D. Modified peptide ligand (APL)
In combination with agents that provide myelin repair, remyelination, and / or axonal protection, immunomodulatory agents can provide antigen-specific targeting of autoreactive T cells for the treatment of autoimmune diseases. APL is a mutated peptide of an autoantigen typically substituted with TcR contact residues to reduce TcR signaling affinity and elicit various functional responses (Sloan-Lancaster, Annu. Rev.). Immunol.14: 1-27 (1996)).

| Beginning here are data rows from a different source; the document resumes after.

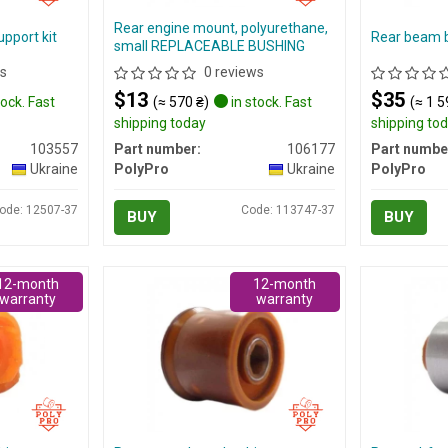
Rear engine mount, polyurethane,
pport kit
Rear beam 
small REPLACEABLE BUSHING
s
0 reviews
$13
$35
tock. Fast
(≈ 570 ₴)
in stock. Fast
(≈ 1 5
shipping today
shipping to
103557
Part number:
106177
Part numbe
Ukraine
PolyPro
Ukraine
PolyPro
ode: 12507-37
Code: 113747-37
BUY
BUY
12-month
12-month
warranty
warranty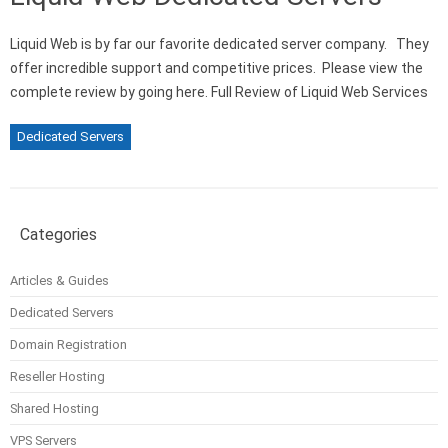
Liquid Web is by far our favorite dedicated server company. They
offer incredible support and competitive prices. Please view the
complete review by going here. Full Review of Liquid Web Services
Dedicated Servers
Categories
Articles & Guides
Dedicated Servers
Domain Registration
Reseller Hosting
Shared Hosting
VPS Servers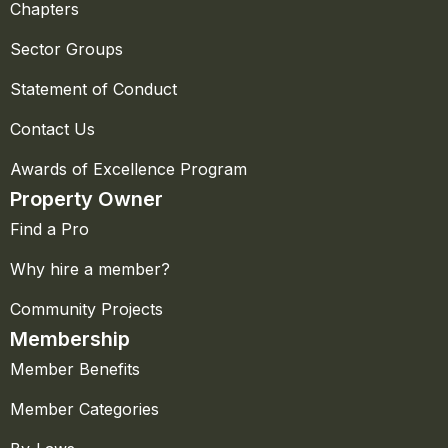
Chapters
Sector Groups
Statement of Conduct
Contact Us
Awards of Excellence Program
Property Owner
Find a Pro
Why hire a member?
Community Projects
Membership
Member Benefits
Member Categories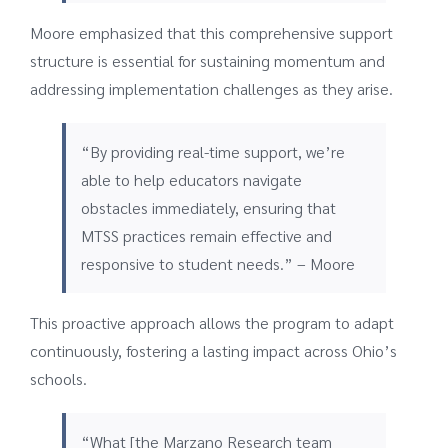
Moore emphasized that this comprehensive support
structure is essential for sustaining momentum and
addressing implementation challenges as they arise.
“By providing real-time support, we’re
able to help educators navigate
obstacles immediately, ensuring that
MTSS practices remain effective and
responsive to student needs.” – Moore
This proactive approach allows the program to adapt
continuously, fostering a lasting impact across Ohio’s
schools.
“What [the Marzano Research team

Administration of various myelin epitopes APL in vivo successfully prevented in EAE and / or ameliorated ongoing clinical disease progression (Samson et al., J. Immunol. 155: 2737-2746). (1995)). As the mechanistic action of APL, from the introduction of T cell anergy (Illes et al., Proc. Natl. Acad. Sci. USA 101: 11749-11754 (2004)), Th1 (inflammatory) Cytokine switch to Th2 (anti-inflammatory) (Fischer et al., J. Neuroimmunol. 110: 195-208 (2000)) and bystander immunosuppression by regulatory T cells (Nicholson. Proc. Natl. Acad. Sci. U.S.A. 94: 9279-9284 (1997); Bielekova et al., Nat. Med.6: 1167-1175 (2000)). In various embodiments, variants include altered peptides derived from anti-APC, myelin basic protein (MBP), ceramide galactose transferase (CGT), myelin related glycoprotein (MAG), myelin oligodendrocyte glycoprotein ( MOG), oligodendrocyte-myelin glycoprotein (OMG), cyclic nucleotide phosphodiesterase (CNP), NOGO, myelin protein zero (MPZ), peripheral myelin protein 22 (PMP22), protein 2 (P2), galactocerebroside (GalC), sulfatide, and proteolipid protein (PLP).

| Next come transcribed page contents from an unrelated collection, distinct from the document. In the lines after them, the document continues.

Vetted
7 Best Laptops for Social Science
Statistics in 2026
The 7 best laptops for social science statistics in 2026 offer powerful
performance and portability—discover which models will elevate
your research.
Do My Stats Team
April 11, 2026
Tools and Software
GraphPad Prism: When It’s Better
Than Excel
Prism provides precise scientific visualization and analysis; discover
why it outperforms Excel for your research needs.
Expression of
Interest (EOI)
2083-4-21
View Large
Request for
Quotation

In some embodiments, MHC immobilized replacement peptides are utilized to provide immunomodulation in a combined treatment process that also promotes remyelination, myelin repair, and / or axonal protection / maintenance. In some embodiments, the mutant peptide is MOG _35-55 (amino acids 35-55, subscript indicates amino acid sequence number) (Ford et al., J. Immunol. 171: 1247-1254 (2003). ) And PLP _139-151 (Margot et al., J. Immunol. 174: 3352-3358 (2005)) peptides, which contain amino acid substitutions at the MHC anchor residues, thereby typically polyclonal T cells Affects the population and eliminates activation of cross-reactive T cells. MOG _35-55 APL has been shown to induce anergy in multiple MOG _35-55 specific T cells and polyclonal cell lines, and in MOG _35-55 specific T cells transplanting EAE in an adoptive transfer model. The ability was reduced (Ford et al., J. Immunol. 171: 1247-1254 (2003)). PLP _139-151 APL has been shown to reduce the severity of established R-EAE (Margot et al., J. Immunol. 174: 3352-3358 (2005)). In some embodiments, the APL can be NBI-5788. In some embodiments, the MHC-immobilized replacement peptide promotes remyelination, myelin repair, or axonal protection before, simultaneously with, or after administration of one or more agents described herein. Be administered.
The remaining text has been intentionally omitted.